Setiap orang yang membaca ayat-ayat Al-Qur’an akan merasakan ruhaninya terus melesat dan naik menuju Ilahi. Ibn Sina berkata, “Setiap kali aku menemui persoalan filsafat yang tak terpecahkan, aku shalat dua rakaat dan membaca Al-Qur’an, dan seringkali aku mendapatkan jawaban atas persoalan tersebut.”

Allamah Muhammad Iqbal Lahore juga menceritakan, “Setiap kali aku membaca Al-Qur’an, aku merasakan seakan-akan Al-Qur’an sedang berbicara kepadaku.”

Al-Qur’an bukanlah buku biasa, bukan pula perkataan pribadi Nabi Muhammad SAW. Beberapa pemikir Islam yang tidak mempelajari filsafat terkadang mengalami kesulitan dalam menjelaskan kata-kata yang tertera dalam kitab suci ini. Bahkan terjebak pada pandangan bahwa ayat-ayat yang tertera dalam Al-Qur’an sebagai kata-kata yang dipilih oleh Nabi saw dalam memahami wahyu yang hanya berupa makna simbolik. Pemahaman ini terjadi karena mereka tidak memahami ketunggalan realitas.

Bagi Mulla Sadra bahwa realitas ini adalah tunggal, meskipun gradatif, berdasarkan intensitas yang ada pada realitas tersebut, baik yang prior maupun posterior. Alam material hanya tampilan dari realitas ruhani dalam pola yang kasar dan terbatas. Sementara yang ruhani adalah hakikat material yang halus dan tidak terbatas. Keduanya adalah satu, meskipun berada dalam dimensi yang berbeda, dan demikian pula Al-Qur’an.

Secara ontologis bahwa Al-Qur’an adalah eksistensi hakiki dan bukan relatif. Secara epistemologis bahwa Al-Qur’an membuka kesadaran manusia untuk melihat realitas hakiki dan mutlak, serta memisahkannya dari hal-hal yang i’tibari (relatif). Dengan demikian, manusia dapat mengaktualisasikan kesadaran akan segala hal yang relatif menuju kesadaran yang hakiki dan mutlak: min al-mahiyyah ila al-wujȗd wa min al-wujȗd al-faqr ila al-wājib al-wujȗd; from physics to metaphisyc, from necessity to absolute existence.

Secara aksiologis bahwa Al-Qur’an membimbing manusia menuju kesempurnaan, menjadi al-Insan al-Ilahi.

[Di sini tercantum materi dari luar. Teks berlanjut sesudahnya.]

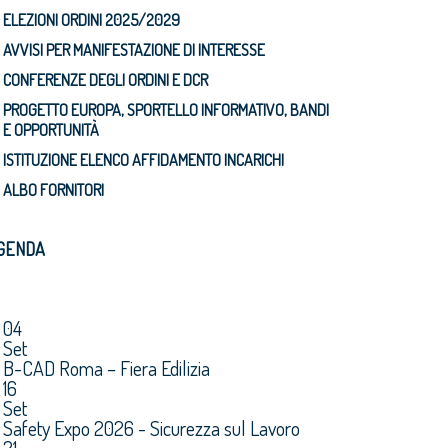
ELEZIONI ORDINI 2025/2029
AVVISI PER MANIFESTAZIONE DI INTERESSE
CONFERENZE DEGLI ORDINI E DCR
PROGETTO EUROPA, SPORTELLO INFORMATIVO, BANDI
E OPPORTUNITÀ
ISTITUZIONE ELENCO AFFIDAMENTO INCARICHI
ALBO FORNITORI
GENDA
04
Set
B-CAD Roma – Fiera Edilizia
16
Set
Safety Expo 2026 - Sicurezza sul Lavoro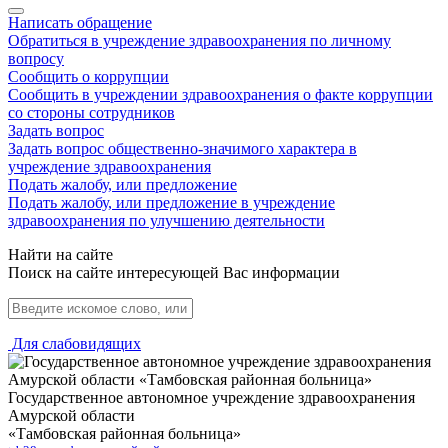
Написать обращение
Обратиться в учреждение здравоохранения по личному
вопросу
Сообщить о коррупции
Сообщить в учреждении здравоохранения о факте коррупции
со стороны сотрудников
Задать вопрос
Задать вопрос общественно-значимого характера в
учреждение здравоохранения
Подать жалобу, или предложение
Подать жалобу, или предложение в учреждение
здравоохранения по улучшению деятельности
Найти на сайте
Поиск на сайте интересующей Вас информации
Для слабовидящих
Государственное автономное учреждение здравоохранения
Амурской области
«Тамбовская районная больница»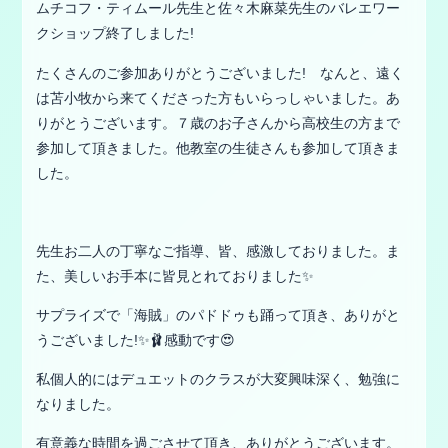
ムチコフ・ティムール先生と佐々木麻菜先生のバレエワー
クショップ終了しました!
たくさんのご参加ありがとうございました! なんと、遠く
は苫小牧から来てくださった方もいらっしゃいました。あ
りがとうございます。７歳のお子さんから高校生の方まで
参加して頂きました。他教室の生徒さんも参加して頂きま
した。
先生お二人の丁寧なご指導、皆、感激しておりました。ま
た、美しいお手本に皆見とれておりました✨
サプライズで「海賊」のパドドゥも踊って頂き、ありがと
うございました!✨🩰感動です😍
私個人的にはデュエットのクラスが大変興味深く、勉強に
なりました。
有意義な時間を過ごさせて頂き、ありがとうございます。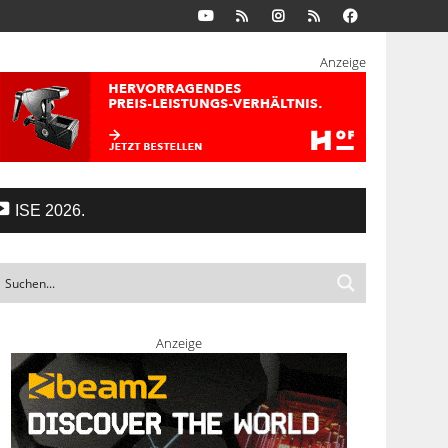
Anzeige
ISE 2026.
Anzeige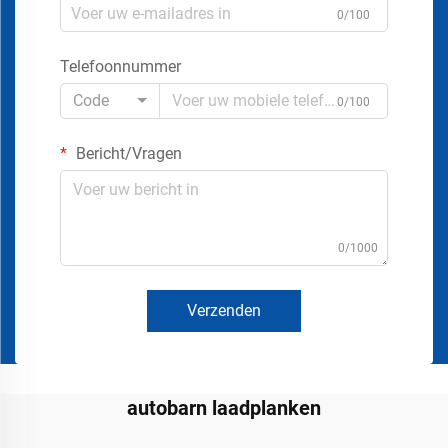
0/100
Telefoonnummer
Code
0/100
Bericht/Vragen
0/1000
Verzenden
autobarn laadplanken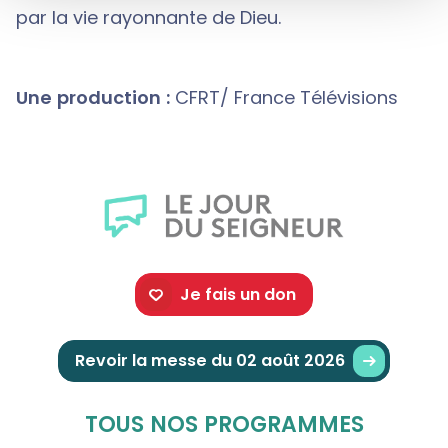
par la vie rayonnante de Dieu.
Une production :
CFRT/ France Télévisions
Je fais un don
Revoir la messe du 02 août 2026
TOUS NOS PROGRAMMES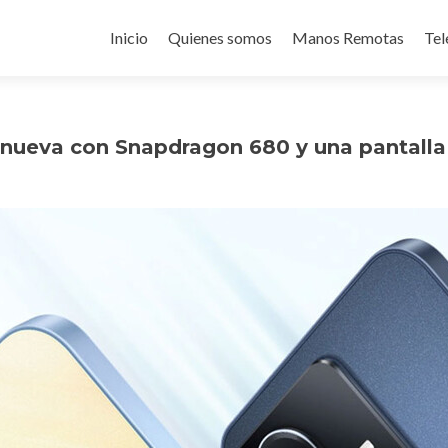
Ir
al
Inicio
Quienes somos
Manos Remotas
Tel
contenido
enueva con Snapdragon 680 y una pantalla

Dari manusia biologis, berkembang menjadi manusia intelek, lalu menjadi manusia malakuti, dan puncaknya menjadi manusia Ilahi.

Al-Qur’an membimbing manusia dalam perjalanan kemanusiaan, dari tingkat yang paling rendah hingga yang paling tinggi. Oleh karena itu, Al-Qur’an menjelaskan dirinya sebagai hudan li al-nās (petunjuk bagi umat manusia) dan menggambarkan karakter-karakter manusia: yang muttaqīn dan kafir, yang berilmu dan yang bodoh. Dengan begitu, manusia dapat mengaktualisasikan potensinya.

Membaca Al-Qur’an pada hakikatnya adalah membaca seluruh realitas semesta, lahir dan batin. Amirul Mukminin Ali bin Abi Thalib as berkata, “Telah mengajarkan kepadaku kekasihku, Rasulullah saw, Al-Qur’an. Pada Al-Qur’an terdapat lahir dan batin, dan dari setiap lahir dan batin terdapat seribu pintu ilmu. Dari setiap pintu terbuka seribu pintu lainnya.” ***

Sumber buku: Filsafat Al-Quran, Gerbang Hikmah Ilahi. Penerbit Marja Bandung. Tahun 2025.